Wobei Anwalt Philipp Kinsky, der selbst sein Geld in vier Unternehmen investiert hat, von einer Dunkelziffer spricht. Er glaubt, dass insgesamt doppelt so viel Risikokapital, nämlich pro Jahr 320 Millionen Euro, in Wiener Start-ups geflossen sind. Viele Firmen dürften allerdings aus vertraglichen Gründen nicht über ihr Investment sprechen. Diese Tatsache erklärt laut Hirczi auch, warum es eine so große Diskrepanz zwischen den von der Wirtschaftsagentur erhobenen Zahlen und jenen von internationalen Organisationen wie Ernst & Young gibt.

Bei jenen Firmen, die über ihre Investments sprechen dürfen, ist die Tendenz aber klar. In 51 Prozent der Start-ups investierte jeweils ein Investor, 49 Prozent erhielten eine Investition von zwei oder mehr Investoren. Wobei ein Großteil des investierten Risikokapitals von inländischen Kapitalgebern stamme, sagt Kinsky. Wird allerdings mehr als eine Million Euro investiert, fügt er hinzu, dann seien die Investoren überwiegend aus dem Ausland. Denn es fehlt in Österreich vor allem an der Anschubfinanzierung. Im Investitionsbereich zwischen einer und zehn Millionen Euro gebe es eine „große Lücke“, so Kinsky.
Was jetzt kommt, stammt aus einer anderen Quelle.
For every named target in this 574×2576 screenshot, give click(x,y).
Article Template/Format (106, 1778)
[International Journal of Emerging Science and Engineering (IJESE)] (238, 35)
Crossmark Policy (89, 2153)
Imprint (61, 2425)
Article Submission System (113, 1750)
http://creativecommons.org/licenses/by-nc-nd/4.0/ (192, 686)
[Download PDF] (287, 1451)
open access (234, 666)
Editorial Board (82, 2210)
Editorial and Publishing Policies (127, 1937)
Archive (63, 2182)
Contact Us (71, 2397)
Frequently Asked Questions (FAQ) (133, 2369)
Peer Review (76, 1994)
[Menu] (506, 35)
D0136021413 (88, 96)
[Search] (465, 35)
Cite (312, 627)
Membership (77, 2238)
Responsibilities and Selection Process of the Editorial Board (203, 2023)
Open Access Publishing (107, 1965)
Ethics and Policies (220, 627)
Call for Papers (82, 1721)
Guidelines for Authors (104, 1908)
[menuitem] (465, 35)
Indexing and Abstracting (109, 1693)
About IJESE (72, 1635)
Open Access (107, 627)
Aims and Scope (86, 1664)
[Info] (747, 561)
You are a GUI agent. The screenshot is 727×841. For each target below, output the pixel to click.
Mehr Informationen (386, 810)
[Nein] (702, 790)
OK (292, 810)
Gegenbewegungen dazu gibt es aber bereits. Unlängst hat der österreischische Risikokapitalfonds Speedinvest bekannt gegeben, Investitionen in Millionenhöhe tätigen zu wollen. Auch der Venture Capital Fonds Venionaire will eine bis fünf Millionen Euro in einzelne Start-ups investieren. Denn die heimische Risikokapital-Szene ist nach wie vor überschaubar. Die Zahl der Super Angels, also jener Business Angels, die das Investieren in Start-ups hauptberuflich betreiben, liege in Wien derzeit bei 15, schätzt Kinsky. Insgesamt gibt es demnach in Wien 200 bis 250 Investoren.
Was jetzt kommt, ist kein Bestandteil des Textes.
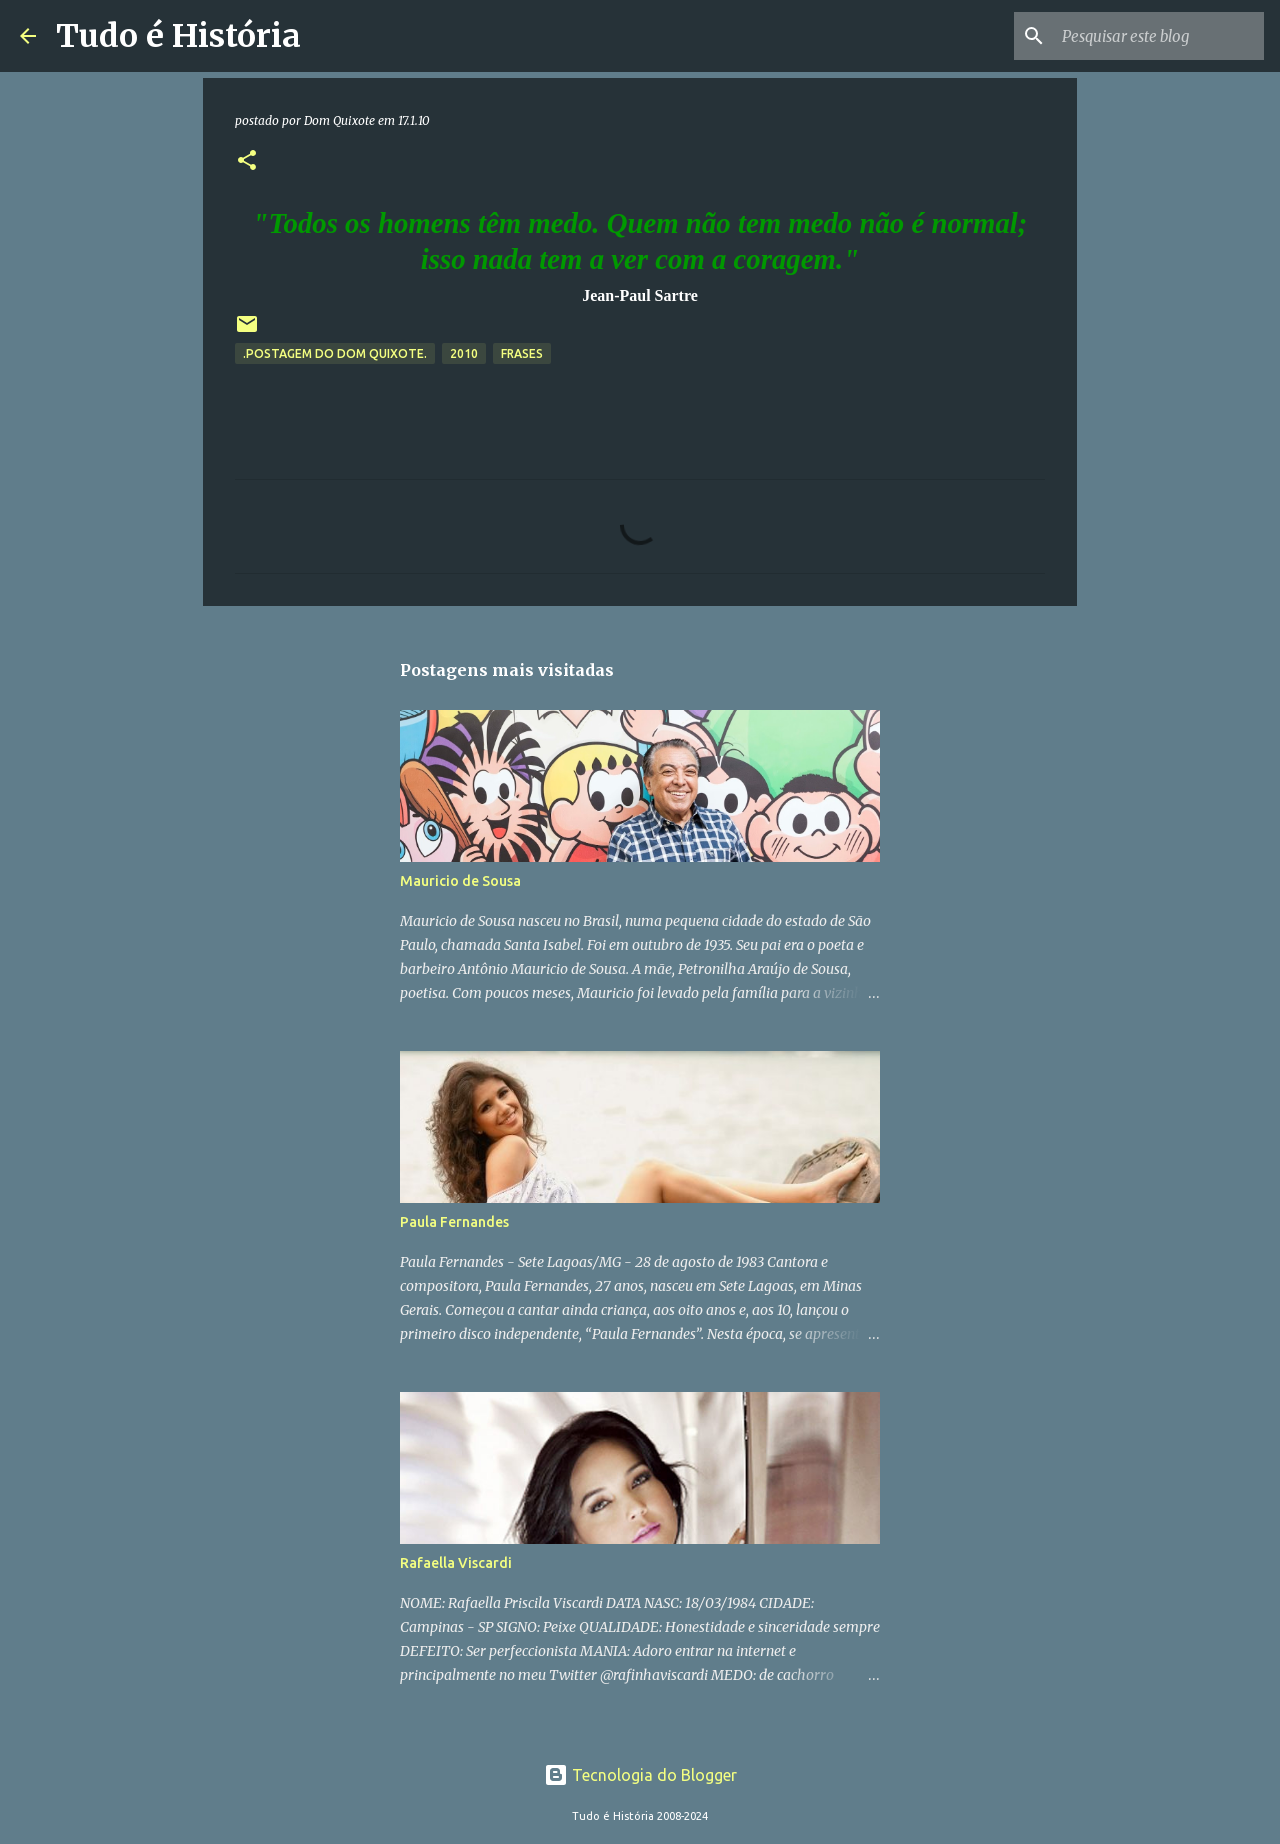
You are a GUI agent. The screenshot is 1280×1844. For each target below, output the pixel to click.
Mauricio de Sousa (460, 881)
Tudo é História (178, 36)
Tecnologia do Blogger (640, 1775)
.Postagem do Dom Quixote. (335, 353)
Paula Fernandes (454, 1222)
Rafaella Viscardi (456, 1563)
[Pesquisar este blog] (1159, 36)
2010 (464, 353)
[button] (247, 161)
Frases (522, 353)
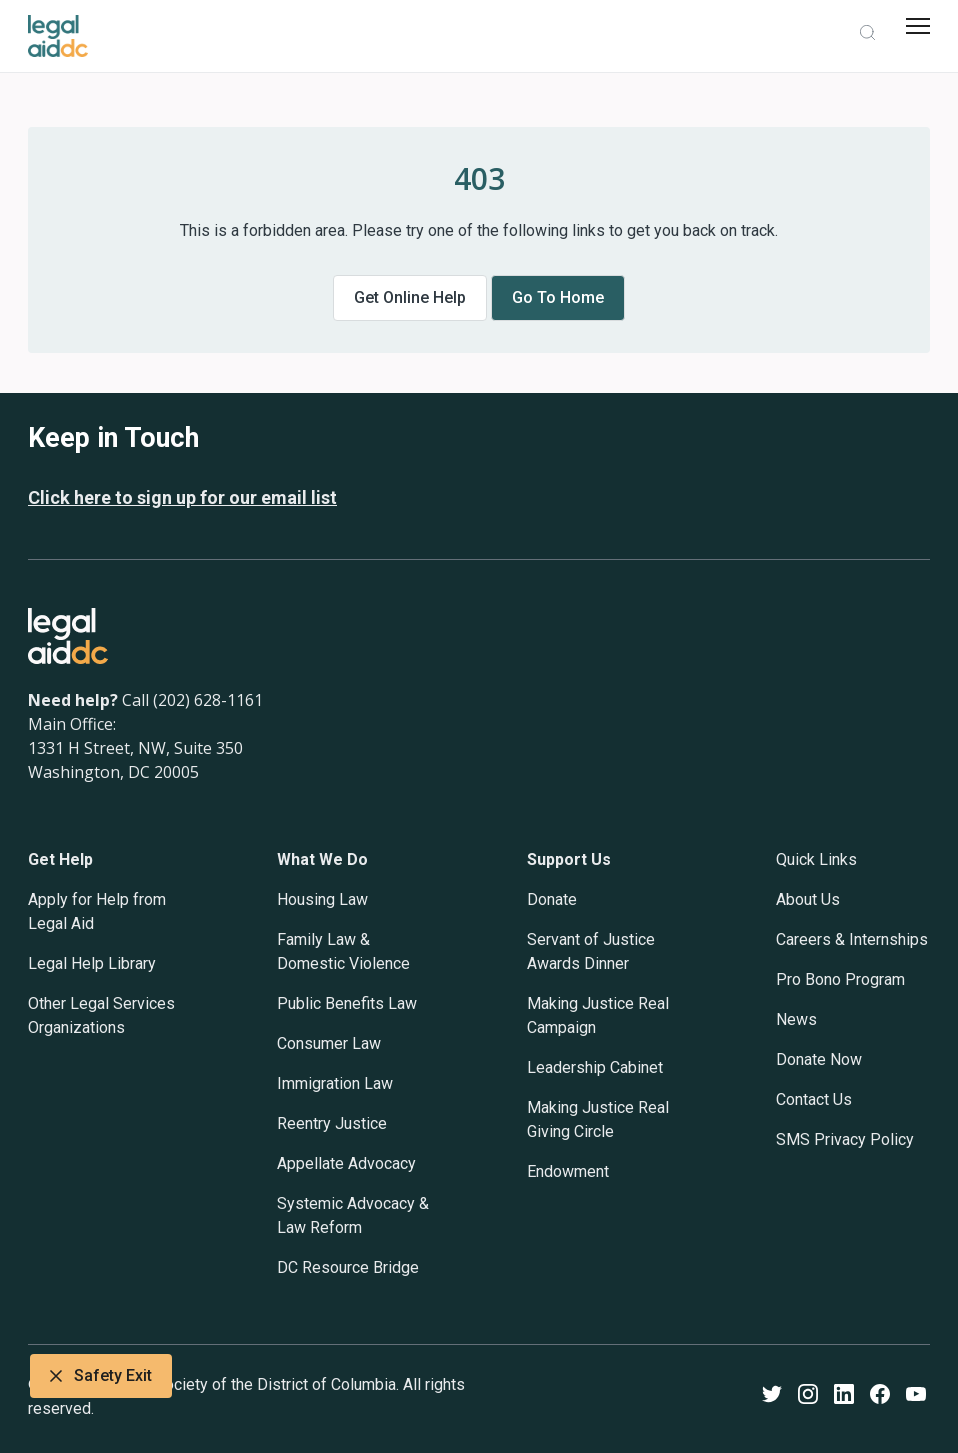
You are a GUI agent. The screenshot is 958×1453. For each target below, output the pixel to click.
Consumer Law (329, 1043)
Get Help (60, 859)
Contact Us (814, 1099)
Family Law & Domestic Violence (343, 951)
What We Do (322, 859)
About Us (808, 899)
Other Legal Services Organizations (101, 1015)
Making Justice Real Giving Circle (598, 1119)
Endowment (568, 1171)
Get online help (410, 297)
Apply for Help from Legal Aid (97, 911)
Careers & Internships (852, 939)
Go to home (558, 297)
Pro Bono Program (840, 979)
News (796, 1019)
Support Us (569, 859)
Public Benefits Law (347, 1003)
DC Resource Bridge (348, 1267)
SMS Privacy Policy (845, 1139)
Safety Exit (101, 1376)
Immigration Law (335, 1083)
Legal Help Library (92, 963)
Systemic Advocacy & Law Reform (353, 1215)
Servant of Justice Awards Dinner (591, 951)
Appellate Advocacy (346, 1163)
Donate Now (819, 1059)
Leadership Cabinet (595, 1067)
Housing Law (322, 899)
Lieber innerstädtisch. Die Start-ups selbst sind auf wenige Bezirke verteilt. Abgesehen vom Ausreißer 15. Bezirk waren die befragten Start-ups de facto ausschließlich in den Bezirken eins bis sieben beheimatet. „Start-ups suchen das Innerstädtische. Sie wollen eher nicht in Stadtentwicklungsgebiete wie die Seestadt Aspern“, sagt dazu Hirczi. Weswegen man sich dort mittlerweile auf Fertigungsbetriebe fokussiert.
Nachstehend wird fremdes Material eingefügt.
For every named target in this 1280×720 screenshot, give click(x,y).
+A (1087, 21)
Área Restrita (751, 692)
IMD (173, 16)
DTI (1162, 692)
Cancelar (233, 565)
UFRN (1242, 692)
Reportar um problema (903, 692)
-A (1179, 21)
Anders sieht Hirczi den Fall in Neu Marx, im dritten Bezirk. Das Stadtentwicklungsgebiet soll abgesehen vom bereits vorhandenen Media-Start-up-Cluster und dem Vienna Bio Center noch weiter für Start-ups ausgebaut werden. Neu Marx sei öffentlich sehr gut angebunden, argumentiert Hirczi. Außerdem werde im September das universitäre Gründerservice Inits nach Neu Marx ziehen. Das solle auch andere Start-ups anziehen.

Studie

Rund 800 MillionenEuro an privatem Risikokapital flossen in den vergangenen fünf Jahren in Wiener Start-ups, ergab eine aktuelle Erhebung der Wirtschaftsagentur Wien.

Exits wurden in die Studie nicht einbezogen, ebenso keine Lizenzdeals.